The Village Early Childhood Education Center's virtual communications provide educational ideas and a sense of connection while the facility is closed during the COVID-19 pandemic.
Carter, 3, collects household items that begin with each letter of the alphabet, a lesson provided by Miss Hannah, the older toddler lead teacher.
The next time the kids at the Village Early Childhood Education Center see Ms. Scotlun in person, her hair will be purple. Ms. Ashley’s will be blue. Ms. Nancy’s? Yellow.
It will surely be a sight to see, and parents and educators alike are excited for the day when normal operations can resume at the Village.
The center, located in downtown California, Pa., and affiliated with the Rutledge Institute for Early Childhood Education at California University of Pennsylvania, has been closed since mid-March as part of the state’s response to the COVID-19 pandemic.
In the meantime, the 28 staff members at the facility, which welcomes children from 6 weeks old to school age, have been busy communicating with families via social media updates, electronic newsletters, and Zoom meetings with their class.
Teachers and assistants also have been busy updating their portfolios, preparing for reaccreditation from the National Association for the Education of Young Children and engaging in other professional development activities.
“We have been trying to stay engaged as much as possible with children and families,” said Ashley Roth, the director of the Village’s Liberty Avenue location and assistant director at its Rutledge Institute for Early Childhood Education location on Cal U’s campus.
One fun way to do just that was an online vote for what color teachers and administrators should dye their hair for the first day back. Results were tabulated this week.
“We will all be coloring our hair for the first day back, and some of the kids might also participate,” said Roth, a Cal U graduate who also teaches in the University’s Childhood Education Department.
And don’t tell them, but the fun silliness of the hair-dye vote was meant to be educational, too.
“It tied in to STEM learning,” said Cherie Sears, a Cal U graduate and president of the Village. “Children were able to follow the results on a bar graph, and teachers were able to explain which colors would need more votes.”
Other ways for teachers and families to stay connected have included a monthly read-aloud calendar.
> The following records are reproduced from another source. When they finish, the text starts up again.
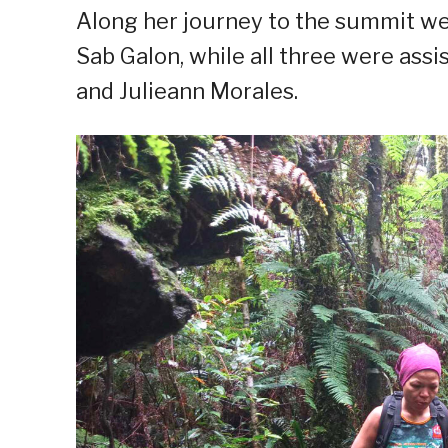
Along her journey to the summit w
Sab Galon, while all three were as
and Julieann Morales.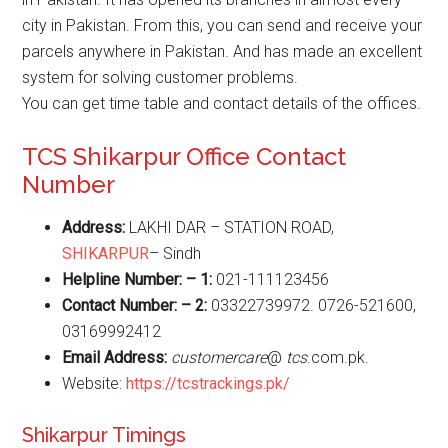
city in Pakistan. From this, you can send and receive your
parcels anywhere in Pakistan. And has made an excellent
system for solving customer problems.
You can get time table and contact details of the offices.
TCS Shikarpur Office Contact
Number
Address:
LAKHI DAR – STATION ROAD,
SHIKARPUR
– Sindh
Helpline Number: – 1:
021-111123456
Contact Number: – 2:
03322739972. 0726-521600,
03169992412
Email Address:
customercare
@
tcs
.com.pk.
Website:
https://tcstrackings.pk/
Shikarpur Timings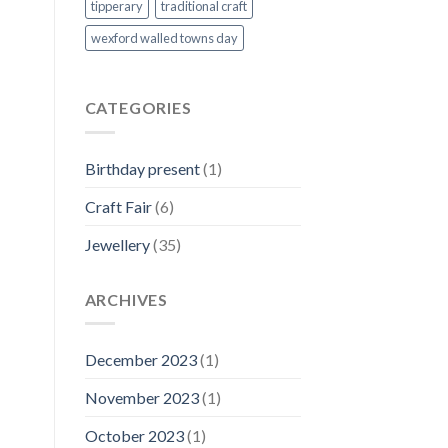
tipperary
traditional craft
wexford walled towns day
CATEGORIES
Birthday present
(1)
Craft Fair
(6)
Jewellery
(35)
ARCHIVES
December 2023
(1)
November 2023
(1)
October 2023
(1)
A flower seed study that encourages kids to record when their seeds are watered and other observations will begin next week.
Scotlun Hileman, a Cal U junior with dual majors in pre-K through 4 and special education pre-K through 8, was assisting in the infant room prior to the COVID-19 closure. Now she helps with the family newsletter.
“This week we focused on gross motor skills, with five simple things parents can do at home. We also included five fun facts about infants, a nursery rhyme of the week and an inspirational quote.
“We wanted to give parents some great ideas of what they can still do at home with their kids to promote learning.”
Andy and Alicia Galis are raising two kids, Brielle, almost 5, and Ben, 1. Brielle was excited for pre-K graduation before the Village closed.
Andy, a 2010 graduate of Cal U, is still running the family business, Greene Team Pellet Fuel Co., and Alicia, a physical therapist, is at home for now.
The couple said they appreciate the communication from the Village during uncertain times.
“They’ve been doing class Zoom meetings where they read a book and do an activity, like sending the kids on a scavenger hunt for certain shapes and colors,” Alicia said.
“It’s been good to see the things they’ve been working on with Brielle, so when I log off, I know what I should be doing. I’m not a teacher, so it helps me to know what I need to help her with and gives me some ideas for activities.”
“The activity ideas have been very useful,” Andy said. “You have to be hands-on with a preschooler; you can’t just put them in front of a computer and tell them to do a lesson.”
Hileman said even the teachers have been learning for the past month.
“I think the newsletters have given parents a different way of thinking. Maybe we can continue them as a guide for things to do with their kids in the evenings that is related to what we’re doing at the Village. It can tie us all together as a community.
“And some of our kids aren’t at the Village during the summer, so Zoom meetings might be a nice way to meet with them when they’re not with us.”
The sense of community might be the most valuable lesson of all, for staff, parents and children.
“I started getting very nice notes of appreciation for what we’re doing that I’ve been sharing with Ashley,” Sears said. “Everyone has been thankful for the academic part, but the education is really much broader. It’s about all of us working together to teach our children about being good people and caring about each other.”